(DATA TO USE begins)
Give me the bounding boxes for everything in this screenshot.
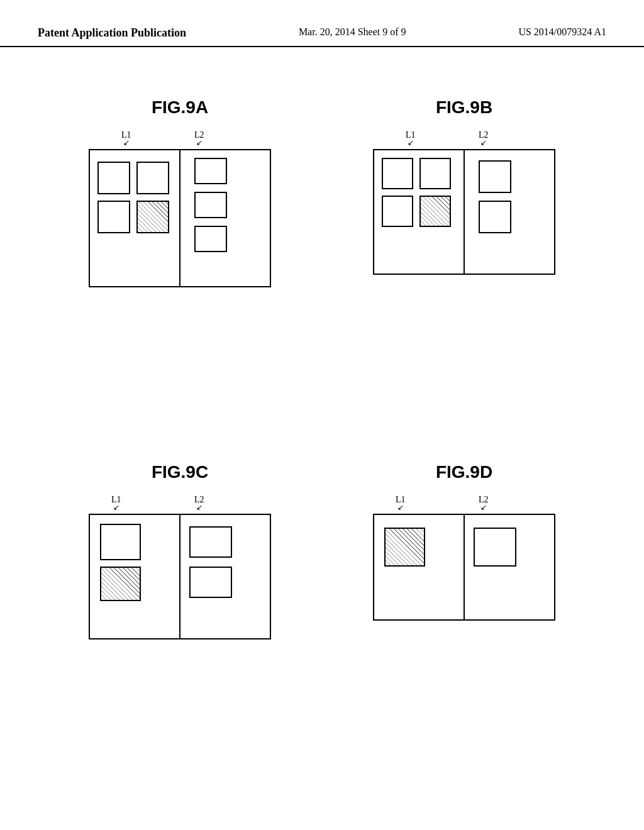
fig9b-sq-tl [382, 158, 413, 189]
fig9a-sq-bl [97, 201, 130, 233]
fig9a-right-panel [180, 150, 270, 286]
fig9a-right-sq1 [194, 158, 227, 184]
fig9c-right-panel [180, 515, 270, 638]
fig9c-diagram: L1 ↙ L2 ↙ [89, 495, 271, 639]
figure-9d: FIG.9D L1 ↙ L2 ↙ [335, 462, 594, 789]
fig9c-sq-top [100, 524, 141, 560]
fig9d-title: FIG.9D [436, 462, 492, 482]
figure-9c: FIG.9C L1 ↙ L2 ↙ [50, 462, 309, 789]
fig9a-sq-tr [136, 162, 169, 194]
fig9d-right-sq [474, 528, 516, 567]
fig9d-outer-rect [373, 514, 555, 621]
fig9c-labels: L1 ↙ L2 ↙ [89, 495, 271, 514]
fig9c-label-l2: L2 ↙ [194, 495, 204, 511]
fig9a-sq-br-hatched [136, 201, 169, 233]
fig9c-label-l1: L1 ↙ [111, 495, 121, 511]
fig9a-label-l1: L1 ↙ [121, 130, 131, 147]
fig9d-left-panel [374, 515, 465, 619]
fig9a-right-sq3 [194, 226, 227, 252]
fig9b-sq-tr [419, 158, 451, 189]
fig9b-labels: L1 ↙ L2 ↙ [373, 130, 555, 149]
fig9a-left-panel [90, 150, 180, 286]
fig9b-right-sq1 [479, 160, 511, 193]
fig9d-right-panel [465, 515, 554, 619]
fig9c-outer-rect [89, 514, 271, 639]
fig9c-right-sq2 [189, 567, 232, 598]
fig9b-label-l2: L2 ↙ [479, 130, 489, 147]
fig9b-right-sq2 [479, 201, 511, 233]
fig9a-title: FIG.9A [152, 97, 208, 118]
page-header: Patent Application Publication Mar. 20, … [0, 0, 644, 47]
header-patent-number: US 2014/0079324 A1 [518, 25, 606, 39]
fig9a-diagram: L1 ↙ L2 ↙ [89, 130, 271, 287]
fig9c-right-sq1 [189, 526, 232, 558]
fig9b-sq-bl [382, 196, 413, 227]
fig9b-sq-br-hatched [419, 196, 451, 227]
fig9a-outer-rect [89, 149, 271, 287]
figure-9b: FIG.9B L1 ↙ L2 ↙ [335, 97, 594, 424]
fig9a-labels: L1 ↙ L2 ↙ [89, 130, 271, 149]
fig9c-sq-bottom-hatched [100, 567, 141, 601]
header-date-sheet: Mar. 20, 2014 Sheet 9 of 9 [299, 25, 406, 39]
fig9b-right-panel [465, 150, 554, 274]
fig9d-label-l1: L1 ↙ [396, 495, 406, 511]
header-publication-label: Patent Application Publication [38, 25, 186, 41]
main-content: FIG.9A L1 ↙ L2 ↙ [0, 47, 644, 827]
fig9b-title: FIG.9B [436, 97, 492, 118]
fig9b-outer-rect [373, 149, 555, 275]
fig9d-labels: L1 ↙ L2 ↙ [373, 495, 555, 514]
fig9c-title: FIG.9C [152, 462, 208, 482]
fig9a-label-l2: L2 ↙ [194, 130, 204, 147]
fig9a-right-sq2 [194, 192, 227, 218]
fig9c-left-panel [90, 515, 180, 638]
fig9b-label-l1: L1 ↙ [406, 130, 416, 147]
fig9d-diagram: L1 ↙ L2 ↙ [373, 495, 555, 621]
fig9b-diagram: L1 ↙ L2 ↙ [373, 130, 555, 275]
fig9d-label-l2: L2 ↙ [479, 495, 489, 511]
fig9a-sq-tl [97, 162, 130, 194]
fig9d-sq-hatched [384, 528, 425, 567]
figure-9a: FIG.9A L1 ↙ L2 ↙ [50, 97, 309, 424]
fig9b-left-panel [374, 150, 465, 274]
(DATA TO USE ends)
**GOAL OF THE EXERCISE**
Set down each record above exactly as it stands and leave out all pictures.

**EXPECTED OUTPUT**
Give me the bounding boxes for everything in this screenshot.
fig9b-sq-tl [382, 158, 413, 189]
fig9a-sq-bl [97, 201, 130, 233]
fig9a-right-panel [180, 150, 270, 286]
fig9a-right-sq1 [194, 158, 227, 184]
fig9c-right-panel [180, 515, 270, 638]
fig9c-diagram: L1 ↙ L2 ↙ [89, 495, 271, 639]
figure-9d: FIG.9D L1 ↙ L2 ↙ [335, 462, 594, 789]
fig9c-sq-top [100, 524, 141, 560]
fig9d-title: FIG.9D [436, 462, 492, 482]
figure-9c: FIG.9C L1 ↙ L2 ↙ [50, 462, 309, 789]
fig9a-sq-tr [136, 162, 169, 194]
fig9d-right-sq [474, 528, 516, 567]
fig9d-outer-rect [373, 514, 555, 621]
fig9c-labels: L1 ↙ L2 ↙ [89, 495, 271, 514]
fig9c-label-l2: L2 ↙ [194, 495, 204, 511]
fig9a-sq-br-hatched [136, 201, 169, 233]
fig9c-label-l1: L1 ↙ [111, 495, 121, 511]
fig9a-label-l1: L1 ↙ [121, 130, 131, 147]
fig9d-left-panel [374, 515, 465, 619]
fig9a-right-sq3 [194, 226, 227, 252]
fig9b-sq-tr [419, 158, 451, 189]
fig9b-labels: L1 ↙ L2 ↙ [373, 130, 555, 149]
fig9a-left-panel [90, 150, 180, 286]
fig9b-right-sq1 [479, 160, 511, 193]
fig9d-right-panel [465, 515, 554, 619]
fig9c-outer-rect [89, 514, 271, 639]
fig9c-right-sq2 [189, 567, 232, 598]
fig9b-label-l2: L2 ↙ [479, 130, 489, 147]
fig9b-right-sq2 [479, 201, 511, 233]
fig9a-title: FIG.9A [152, 97, 208, 118]
page-header: Patent Application Publication Mar. 20, … [0, 0, 644, 47]
header-patent-number: US 2014/0079324 A1 [518, 25, 606, 39]
fig9a-diagram: L1 ↙ L2 ↙ [89, 130, 271, 287]
fig9c-right-sq1 [189, 526, 232, 558]
fig9b-sq-bl [382, 196, 413, 227]
fig9b-sq-br-hatched [419, 196, 451, 227]
fig9a-outer-rect [89, 149, 271, 287]
figure-9b: FIG.9B L1 ↙ L2 ↙ [335, 97, 594, 424]
fig9a-labels: L1 ↙ L2 ↙ [89, 130, 271, 149]
fig9c-sq-bottom-hatched [100, 567, 141, 601]
header-date-sheet: Mar. 20, 2014 Sheet 9 of 9 [299, 25, 406, 39]
fig9b-right-panel [465, 150, 554, 274]
fig9d-label-l1: L1 ↙ [396, 495, 406, 511]
header-publication-label: Patent Application Publication [38, 25, 186, 41]
main-content: FIG.9A L1 ↙ L2 ↙ [0, 47, 644, 827]
fig9b-title: FIG.9B [436, 97, 492, 118]
fig9b-outer-rect [373, 149, 555, 275]
fig9d-labels: L1 ↙ L2 ↙ [373, 495, 555, 514]
fig9c-title: FIG.9C [152, 462, 208, 482]
fig9a-label-l2: L2 ↙ [194, 130, 204, 147]
fig9a-right-sq2 [194, 192, 227, 218]
fig9c-left-panel [90, 515, 180, 638]
fig9b-label-l1: L1 ↙ [406, 130, 416, 147]
fig9d-diagram: L1 ↙ L2 ↙ [373, 495, 555, 621]
fig9b-diagram: L1 ↙ L2 ↙ [373, 130, 555, 275]
fig9d-label-l2: L2 ↙ [479, 495, 489, 511]
fig9a-sq-tl [97, 162, 130, 194]
fig9d-sq-hatched [384, 528, 425, 567]
figure-9a: FIG.9A L1 ↙ L2 ↙ [50, 97, 309, 424]
fig9b-left-panel [374, 150, 465, 274]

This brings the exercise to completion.